- Opening Delimiter -

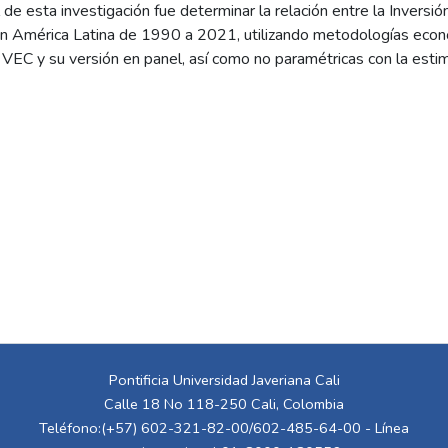
de esta investigación fue determinar la relación entre la Inversió
n América Latina de 1990 a 2021, utilizando metodologías econo
EC y su versión en panel, así como no paramétricas con la estima
os más importantes fue encontrar un efecto positivo de la IED en
 que esto se lograra imponer en Colombia donde un incremento d
en la entrada total de IED.
Pontificia Universidad Javeriana Cali
Calle 18 No 118-250 Cali, Colombia
Teléfono:(+57) 602-321-82-00/602-485-64-00 - Línea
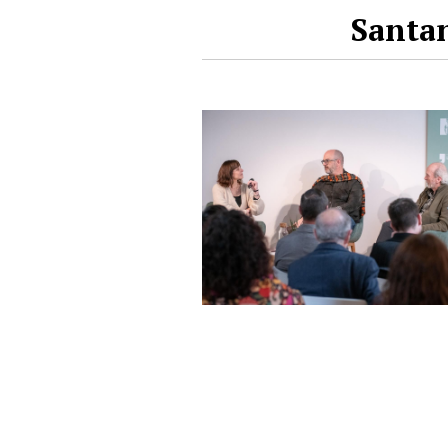
Santan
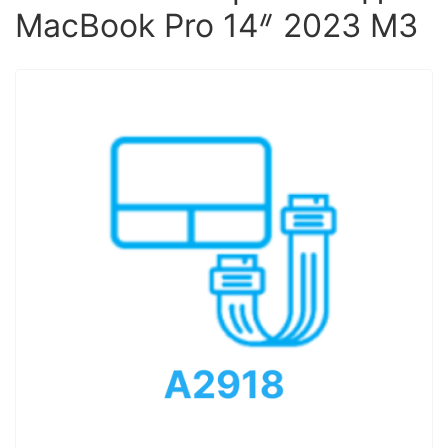
MacBook Pro 14ᐥ 2023 M3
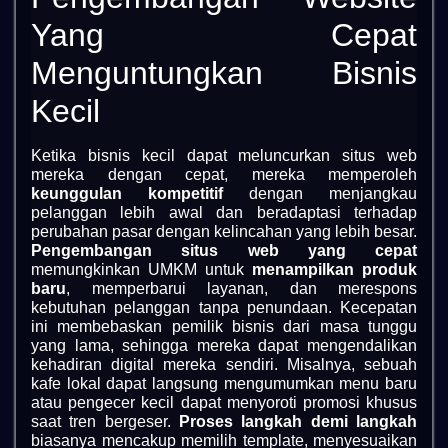
Yang Cepat
Menguntungkan Bisnis
Kecil
Ketika bisnis kecil dapat meluncurkan situs web
mereka dengan cepat, mereka memperoleh
keunggulan kompetitif
dengan menjangkau
pelanggan lebih awal dan beradaptasi terhadap
perubahan pasar dengan kelincahan yang lebih besar.
Pengembangan situs web yang cepat
memungkinkan UMKM untuk
menampilkan produk
baru
, memperbarui layanan, dan merespons
kebutuhan pelanggan tanpa penundaan. Kecepatan
ini membebaskan pemilik bisnis dari masa tunggu
yang lama, sehingga mereka dapat mengendalikan
kehadiran digital mereka sendiri. Misalnya, sebuah
kafe lokal dapat langsung mengumumkan menu baru
atau pengecer kecil dapat menyoroti promosi khusus
saat tren bergeser.
Proses langkah demi langkah
biasanya mencakup memilih template, menyesuaikan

- Closing Delimiter -

# Directions for this task
Give back exactly the lines from the one containing "pelanggan lebih awal dan beradaptasi terhadap" through the end of the listing above, with both ends included and nothing added.

# Exercise response
pelanggan lebih awal dan beradaptasi terhadap
perubahan pasar dengan kelincahan yang lebih besar.
Pengembangan situs web yang cepat
memungkinkan UMKM untuk
menampilkan produk
baru
, memperbarui layanan, dan merespons
kebutuhan pelanggan tanpa penundaan. Kecepatan
ini membebaskan pemilik bisnis dari masa tunggu
yang lama, sehingga mereka dapat mengendalikan
kehadiran digital mereka sendiri. Misalnya, sebuah
kafe lokal dapat langsung mengumumkan menu baru
atau pengecer kecil dapat menyoroti promosi khusus
saat tren bergeser.
Proses langkah demi langkah
biasanya mencakup memilih template, menyesuaikan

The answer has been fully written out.